# Dataset excerpts

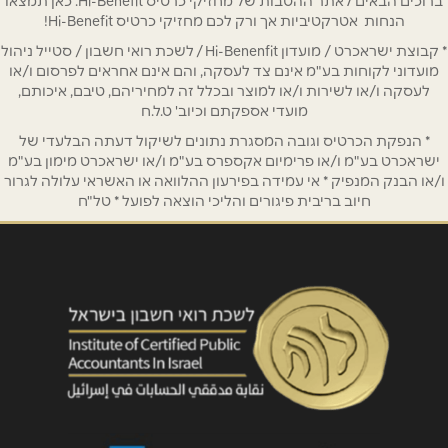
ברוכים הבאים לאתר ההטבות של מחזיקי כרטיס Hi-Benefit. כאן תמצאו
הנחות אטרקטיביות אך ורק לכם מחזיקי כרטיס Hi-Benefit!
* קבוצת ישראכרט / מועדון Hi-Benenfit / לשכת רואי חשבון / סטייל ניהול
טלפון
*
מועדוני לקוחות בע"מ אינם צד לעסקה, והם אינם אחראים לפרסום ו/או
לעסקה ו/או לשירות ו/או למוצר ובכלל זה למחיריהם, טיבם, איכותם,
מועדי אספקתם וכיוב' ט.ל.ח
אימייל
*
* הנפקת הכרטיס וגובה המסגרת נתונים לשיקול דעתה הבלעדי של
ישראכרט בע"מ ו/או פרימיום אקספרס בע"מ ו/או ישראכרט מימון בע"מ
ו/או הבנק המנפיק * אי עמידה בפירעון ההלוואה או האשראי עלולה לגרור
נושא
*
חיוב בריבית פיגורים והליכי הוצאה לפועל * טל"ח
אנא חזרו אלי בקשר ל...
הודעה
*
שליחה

==

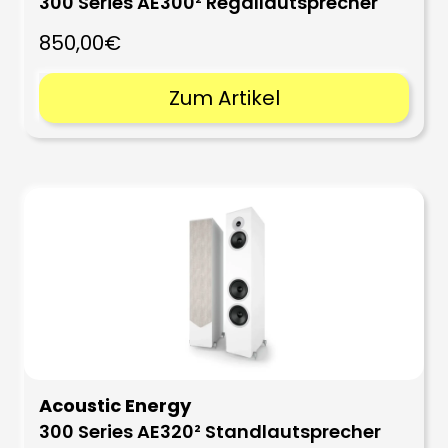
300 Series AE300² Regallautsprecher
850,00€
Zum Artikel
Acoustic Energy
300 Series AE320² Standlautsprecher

# Required action
Copy out all lines above holding "מחזיקי".

# Exercise output
ברוכים הבאים לאתר ההטבות של מחזיקי כרטיס Hi-Benefit. כאן תמצאו
הנחות אטרקטיביות אך ורק לכם מחזיקי כרטיס Hi-Benefit!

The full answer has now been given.